4. Boil the pasta and assemble:

  • Bring a large pot of water to a boil. Season heavily with salt. Fill a large bowl with ice water for plunging the noodles into once cooked.
  • Once boiling, add 1 pound of lasagna noodles, stirring well so they don’t stick together. Cook for 5-6 minutes, just until malleable, but still VERY al dente. Plunge the noodles into the bowl of ice water for a few minutes to stop the cooking. Drain, and then transfer to a baking sheet to separate the noodles. Drizzle them generously with olive oil and use your hands to coat them all over with the oil so they don't stick together as they cool.
  • Preheat the oven to 375.
  • Lightly butter or grease a 9” x 13” baking dish.
    Peel and halve your squash (you’ll only need 1 pound total, so if you’re working with a larger squash just approximate) Scoop out and discard the seeds.
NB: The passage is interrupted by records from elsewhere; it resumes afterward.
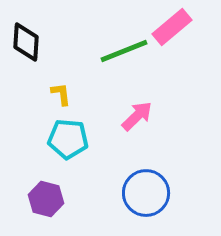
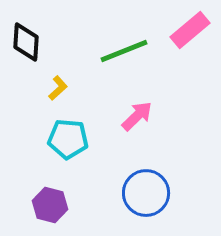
pink rectangle: moved 18 px right, 3 px down
yellow L-shape: moved 3 px left, 6 px up; rotated 55 degrees clockwise
purple hexagon: moved 4 px right, 6 px down
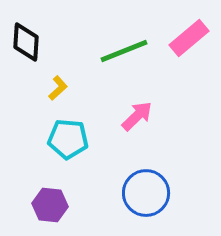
pink rectangle: moved 1 px left, 8 px down
purple hexagon: rotated 8 degrees counterclockwise
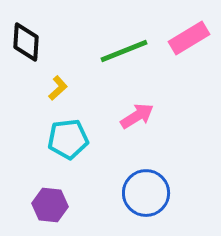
pink rectangle: rotated 9 degrees clockwise
pink arrow: rotated 12 degrees clockwise
cyan pentagon: rotated 12 degrees counterclockwise
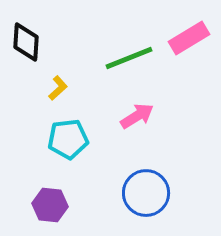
green line: moved 5 px right, 7 px down
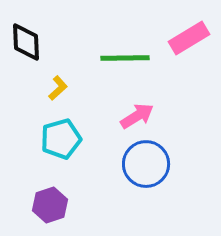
black diamond: rotated 6 degrees counterclockwise
green line: moved 4 px left; rotated 21 degrees clockwise
cyan pentagon: moved 7 px left; rotated 9 degrees counterclockwise
blue circle: moved 29 px up
purple hexagon: rotated 24 degrees counterclockwise
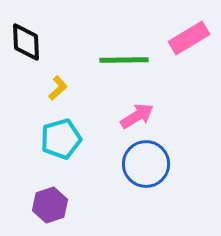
green line: moved 1 px left, 2 px down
Thinly slice the squash into ¼” half moons.
  • Layer it up! Spread a thin layer of meat sauce on the bottom of the baking dish. Lay down one layer of lasagna sheets side by side, to cover the bottom of the dish. Top with more ragu (about ¾ cup per layer should be good but you don’t really need to be obsessive about this. Just enough meat sauce to lightly cover each layer.) On top of the meat sauce layer, spoon about ½ cup of bechamel, using the back of a spoon to spread it out if it’s thick. Sprinkle a few big handfulfs of parm (you’ll need up to 6 ounces total for the lasagna depending how deep your dish is, which is a lot, so go heavy on the parm!). Scatter about ⅕ of the squash pieces over the bechamel. Season the squash layer with salt.
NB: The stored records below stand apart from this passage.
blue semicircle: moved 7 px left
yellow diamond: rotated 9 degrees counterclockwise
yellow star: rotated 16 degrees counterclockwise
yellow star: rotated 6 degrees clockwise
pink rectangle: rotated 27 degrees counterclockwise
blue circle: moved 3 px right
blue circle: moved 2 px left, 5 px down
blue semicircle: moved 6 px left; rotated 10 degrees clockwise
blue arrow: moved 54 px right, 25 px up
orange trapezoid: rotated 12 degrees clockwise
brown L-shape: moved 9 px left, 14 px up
  • Top with another layer of lasagna noodles, ragu, bechamel, parm, squash (and salt!). In that order, repeat this process until the lasagna pan is filled up, reserving a handful of squash for the very top layer just in case you use the rest up during layering. If you’re using a standard pyrex glass 9 x 13, you’ll probably have 3-4 layers, a deep dish will require more like 5-6. Both are great! You may have some ragu or bechamel left over. (Toss leftover ragu with pasta the next bday for a quick bowl of pumpkin bolognese!)
  • For the final layer: add a layer of lasagna noodles, cover them in what remains of the bechamel sauce, scatter with remaining squash, sprinkle generously with parm and then scatter another big handful of sage leaves over top. Drizzle the top lightly with olive oil, season with salt and pepper.

5. Bake:

  • Transfer to the oven, uncovered, and cook until the cheese is melted, the sauce is burbling, and the edges of the lasagna have begun to crisp, 40-50 minutes.
  • Turn on the broiler and move the lasagna up to the top rack. Broil until the cheese is brown and spotty, 1 minute longer. Let cool for at least 20 minutes before slicing it–it will stay hot for a very long time.